<<

NAME

UCS - Core library

SYNOPSIS

  use UCS;

  $UCS::Version;                                # UCS version
  $UCS::Copyright;                              # UCS copyright string
  $UCS::BaseDir;                                # base directory of UCS system
  $UCS::PerlDir;                                # base directory of UCS/Perl
  
  UCS::Die("Msg line 1", "Msg line 2", ...);    # really die (even in Tk loop)
  UCS::Warn("Msg line 1", "Msg line 2", ...);   # warning message (may be caught by Tk)
  UCS::Status("Message");                       # display status message in Tk window
  UCS::Splash();                                # splash screen (may be shown during start-up)
  $UCS::Verbose = 0;                            # suppress warnings 
  @unique_values = UCS::Unique(@list);          # remove duplicates from list

  @vars = (@UCS::CoreVars, @UCS::DerivedVars);  # standard variable names (core and derived)
  @matches = UCS::Match($pattern, @names);      # match variable names
  $ok = UCS::ValidKey($key);                    # valid identifier, e.g as AM key
  $ok = UCS::ValidName($name);                  # whether variable name is valid
  $type = UCS::VarType($name);                  # "BOOL", "INT", "DOUBLE", "STRING"
  ($spec, $key) = UCS::SplitName($name);        # split am.*, r.*, or user-defined variable name

  @registered_AMs = UCS::AM_Keys();             # keys for built-in AMs (when loaded)
  if (UCS::AM($key)) {
    $full_name = UCS::AM_Name($key);            # long descriptive name
    $description = UCS::AM_Description($key);   # optional multi-line text
    $exp = UCS::AM_Expression($key);            # AM equation as compiled UCS expression
    $score = $exp->eval({f=>$f, f1=>$f1, ...}); # use UCS::Expression methods to evaluate AM
  }
  $score = UCS::Eval_AM($key, $arghash);        # convenient but slow

  UCS::Load_AM_Package("HTest", ...);           # load built-in AM packages

  $ok = UCS::Register_AM                        # register new association measure
    "tscore",                                   # AM key (-> variables am.tscore and r.tscore)
    "t-score measure (Church et. al. 1991)",    # long descriptive name
    '(%O11% - %E11%) / sqrt(%O11%)',            # UCS expression (will be compiled into UCS::Expression)
    $multiline_text;                            # optional multi-line description of AM

DESCRIPTION

This UCS core library maintains a list of bulit-in AMs and Perl subroutines for computing their scores from a candidate's signatures.
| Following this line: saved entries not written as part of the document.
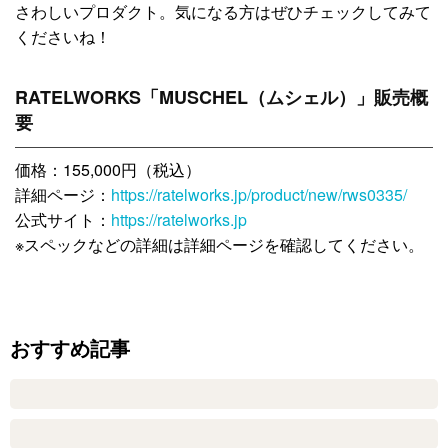
さわしいプロダクト。気になる方はぜひチェックしてみて
くださいね！
RATELWORKS「MUSCHEL（ムシェル）」販売概
要
価格：155,000円（税込）
詳細ページ：
https://ratelworks.jp/product/new/rws0335/
公式サイト：
https://ratelworks.jp
※スペックなどの詳細は詳細ページを確認してください。
おすすめ記事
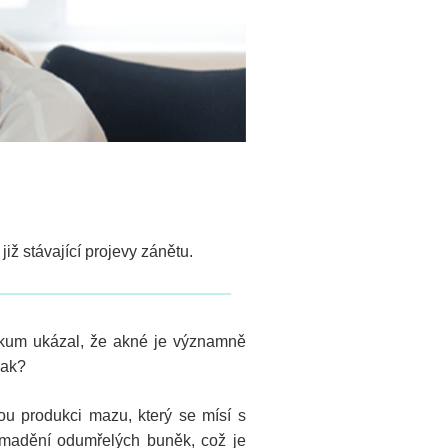
iž stávající projevy zánětu.
Výzkum ukázal, že akné je významně
Jak?
ou produkci mazu, který se mísí s
romadění odumřelých buněk, což je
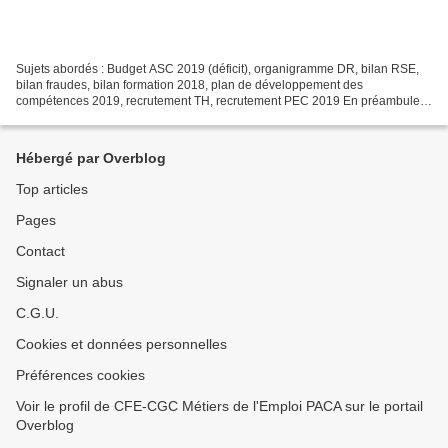
Sujets abordés : Budget ASC 2019 (déficit), organigramme DR, bilan RSE,
bilan fraudes, bilan formation 2018, plan de développement des
compétences 2019, recrutement TH, recrutement PEC 2019 En préambule,
la DR rappelle l’objectif à atteindre en terme...
Hébergé par Overblog
Top articles
Pages
Contact
Signaler un abus
C.G.U.
Cookies et données personnelles
Préférences cookies
Voir le profil de CFE-CGC Métiers de l'Emploi PACA sur le portail
Overblog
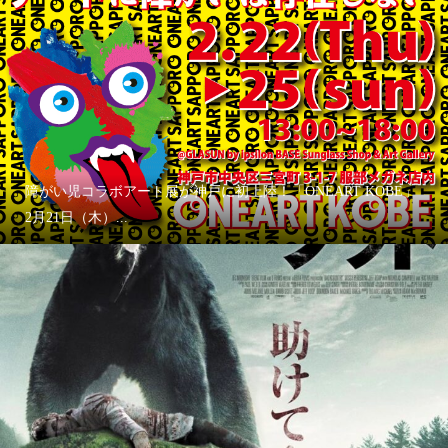
障がい児コラボアート展が神戸に初上陸！「ONEART KOBE」
2月21日（木）...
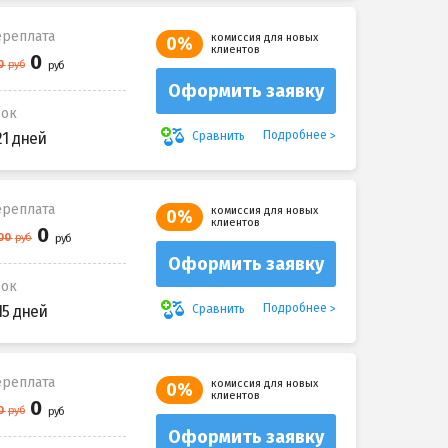
реплата
комиссия для новых
0%
клиентов
Оформить заявку
рок
Подробнее
Сравнить
21 дней
реплата
комиссия для новых
0%
клиентов
Оформить заявку
рок
Подробнее
Сравнить
15 дней
реплата
комиссия для новых
0%
клиентов
Оформить заявку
Utility functions perform syntax checks for field names, determine field types from the naming conventions, and match patterns containing UCS wildcards against field names.

CONFIGURATION VARIABLES

$UCS::Version;

The currently installed UCS version.

$UCS::Copyright;

A copyright string for the UCS system. Will be displayed by some UCS/Perl scripts.

$UCS::BaseDir;

The base directory of the UCS System installation. Compiled UCS programs and links to Perl scripts are installed in $UCS::BaseDir/bin/, while the components of UCS/R can be found in $UCS::BaseDir/R/.

$UCS::PerlDir;

The base directory of the UCS/Perl installation. The UCS Perl modules are installed in $UCS::PerlDir/lib/ and its subdirectories, Perl scripts in $UCS::PerlDir/bin/.

GENERAL FUNCTIONS

UCS::Die($message, ...);

"Safe" replacement for Perl's built-in die function, which will even exit properly from a Perl/Tk loop. One or more lines of error messages are printed on STDERR (or shown in some other suitable manner).

UCS::Warn($message, ...);

By default, prints one or more lines of warning/error messages on STDERR like UCS::Die, but does not exit the script. The purpose of this replacement for the built-in warn function is to allow warnings to be caught and displayed in a Perl/Tk user interface. Warnings might also be redirected to a log file.

UCS::Status($message);

Displays a status message in a Perl/Tk interface. By default, $message is appended to any previous messages. When $message ends in a newline character (\n), the next call to UCS::Status will replace the current message; when it ends in a carriage return (\r), the next call will overwrite the current message from the start. (This is the usual effect of printing such control characters, and will be simulated in Perl/Tk interfaces).

UCS::Splash();

Displays a UCS splash screen with UCS version information and copyright, e.g. during the start-up phase of a larger UCS/Perl script.

$UCS::Verbose = 0;

The variable $UCS::Verbose controls whether status messages and warnings are printed on STDOUT and STDERR, respectively. Verbose output is enabled by default, and can be suppressed by setting $UCS::Verbose to 0.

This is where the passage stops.